Furthermore, the paper’s analysis reveals that DIPE restores visual attention primarily in shallow layers. This suggests that visual fading originates early in the processing hierarchy, not as a deep layer abstraction failure. Future work might investigate whether different anchoring strategies for different layer depths could yield further improvements, or whether visual tokens require distinct rotational frequencies in RoPE to better maintain their signal through deep networks.

Future Directions

The DIPE mechanism opens several avenues for future research. If inter-modal distance invariance proves beneficial for vision language tasks, we might ask whether other modality pairings require similar treatments. Audio language models, for instance, face analogous challenges where acoustic context should persist across lengthy transcriptions or analyses. Similarly, robotic foundation models processing continuous sensorimotor streams may need position encodings that distinguish between persistent environmental state and sequential action history.
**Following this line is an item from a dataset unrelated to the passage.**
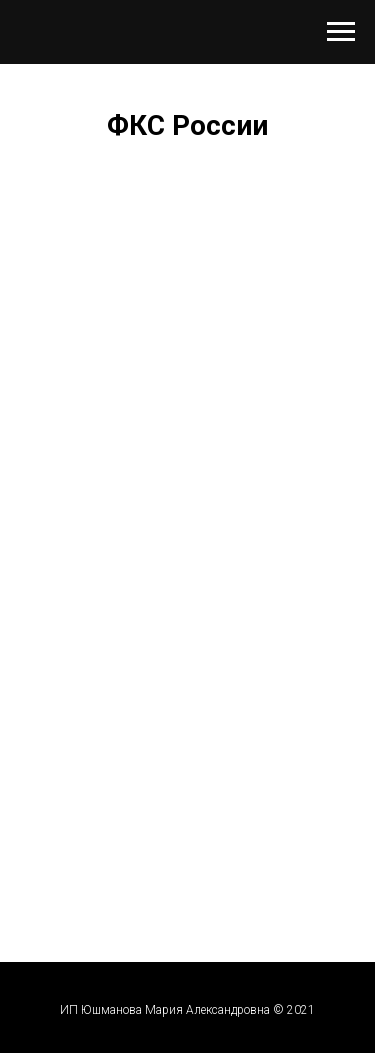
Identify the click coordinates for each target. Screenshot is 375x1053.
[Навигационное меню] (341, 32)
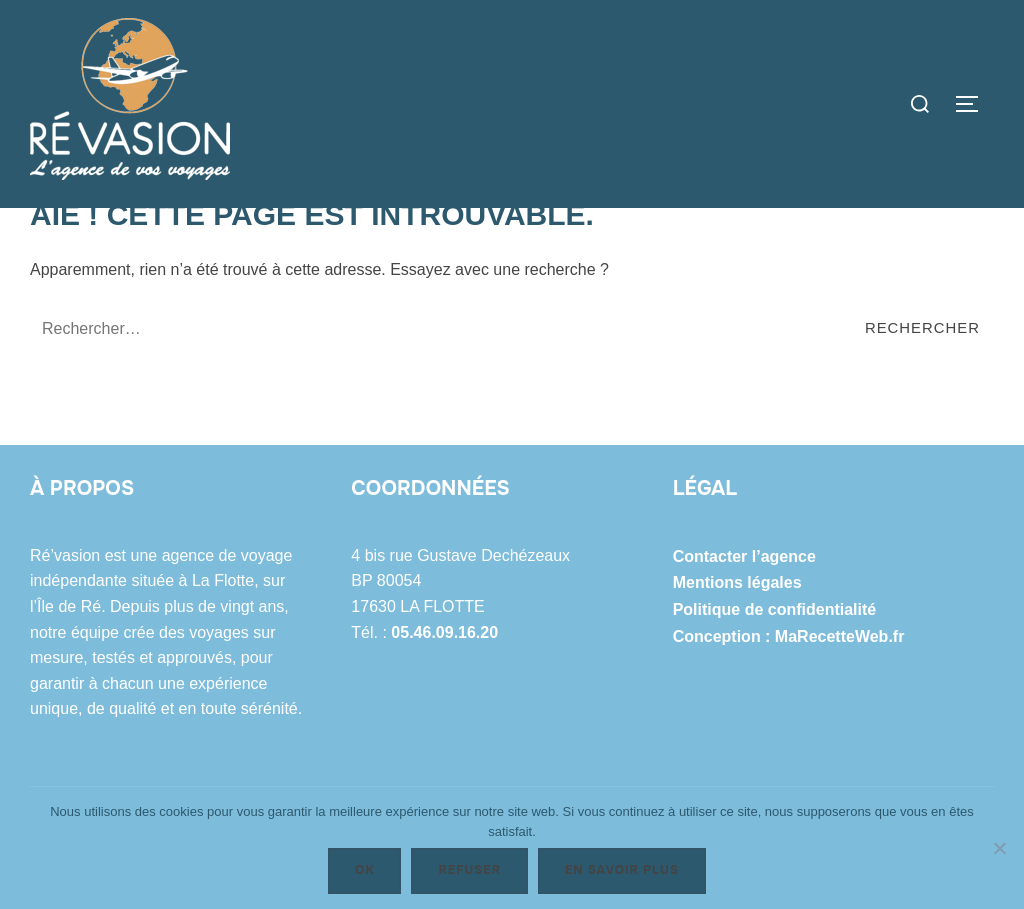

More fundamentally, DIPE challenges the assumption that position encoding must be monolithic. Perhaps future architectures will employ entirely separate coordinate systems for different modalities, with learned cross modal warping functions that dynamically adjust perceptual distance based on task requirements rather than maintaining fixed invariance. The 4.10% improvement from a relatively simple geometric adjustment suggests that we have only begun to explore how positional biases shape multimodal reasoning.

As MLLMs advance toward true long context understanding spanning thousands of tokens across multiple modalities, mechanisms like DIPE represent necessary evolutions in how we architect attention. The transition from sequential distance to perceptual proximity is not merely a technical fix for visual fading; it is a conceptual shift toward treating multimodal context as a persistent, structured workspace rather than a fading tape of history.